Une course automobile en Amérique du Sud serait sans nul doute une belle compétition mais ça ne serait en aucun cas le Paris - Dakar.
Où retrouvera-t-on la terre rouge et poussiéreuse d'Afrique ? Où croisera-t-on ces peuples sortis du milieu du désert aussi pauvres qu'accueillants, riches de leur culture et de leurs traditions ancestrales, peuples dont l'hospitalité, le partage et la générosité sont un mode de vie ?
Où seront les enfants et le grand-père assis au pied du Baobab entourés par cette faune et cette flore si propre à l'Afrique ? A Sao Polo, à Bogota, à La Paz, à Santiago ou à Buenos Aeres ? Non c'est à Bobo Dioulasso qu'ils sont !
Existe-t-il une ressemblance entre la baie de Rio et le Lac Rose ?
Alors certes, organiser une course en Amérique du Sud pourquoi pas, mais arrêtons de faire injure au Paris - Dakar, au vrai, en voulant le détourner de son objet.
Et quand à Bernard Hinault, Miguel Indurain ou bien encore ce sacré pirate de Marco Pantani n'ont-ils pas été de véritables génies dans leur passion du vélo ?
La prévention contre le risque terroriste est nécessaire. La lutte contre le dopage est saine.

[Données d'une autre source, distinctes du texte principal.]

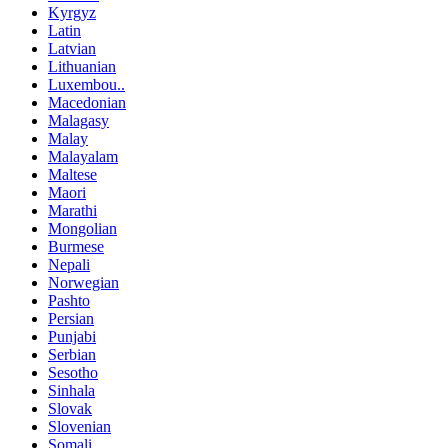
Kyrgyz
Latin
Latvian
Lithuanian
Luxembou..
Macedonian
Malagasy
Malay
Malayalam
Maltese
Maori
Marathi
Mongolian
Burmese
Nepali
Norwegian
Pashto
Persian
Punjabi
Serbian
Sesotho
Sinhala
Slovak
Slovenian
Somali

Mais le risque terroriste est-il si élevé qu'il justifie l'arrêt définitif du Paris - Dakar ?
Ne pouvait-on pas protéger cette compétition ?
Pourquoi ne contrôle-t-on pas les coureurs tout au long de l'année avant le départ du Tour de France?
Pourquoi y a-t-il des contrôles anti-dopage uniquement dans le cyclisme et pas ou peu dans les autres sports ?
Dans une société où la drogue est partout et où la majorité consomme a-t-on le droit de s'insurger de la sorte contre le dopage ? Doit-on s'en étonner ?
Laver plus blanc que blanc dans le cyclisme c'est bien, mais ailleurs ?
Le Tour de France et le Paris - Dakar sont des épreuves sportives qui brassent beaucoup moins d'argent que les J.O., le football ou encore le tennis ce qui pourrait expliquer qu'on prenne beaucoup moins de "gants" pour plomber ces épreuves.
A quand du dopage sur le Mondial la Marseillaise à pétanque ? Attention le pastis pourrait bien prochainement être classé dans les substances vénéneuses !
Force est de constater que la disparition progressive de ces compétitions sportives "alternatives" oblige le téléspectateur à se "rabattre" sur ce qu'il reste (foot, tennis, J.O.) et encore il semble que les J.O. commencent à être eux aussi sérieusement menacés servant de plus en plus de tribune politique à l'un et à l'autre au détriment du sport, du vrai.
C'est aux sportifs et au public de décider de ce qu'ils veulent pour demain et c'est l'avenir qui tranchera mais attention aux manipulations des grands sponsors qui à coup de millions d'euros peuvent faire inverser la tendance à tout moment.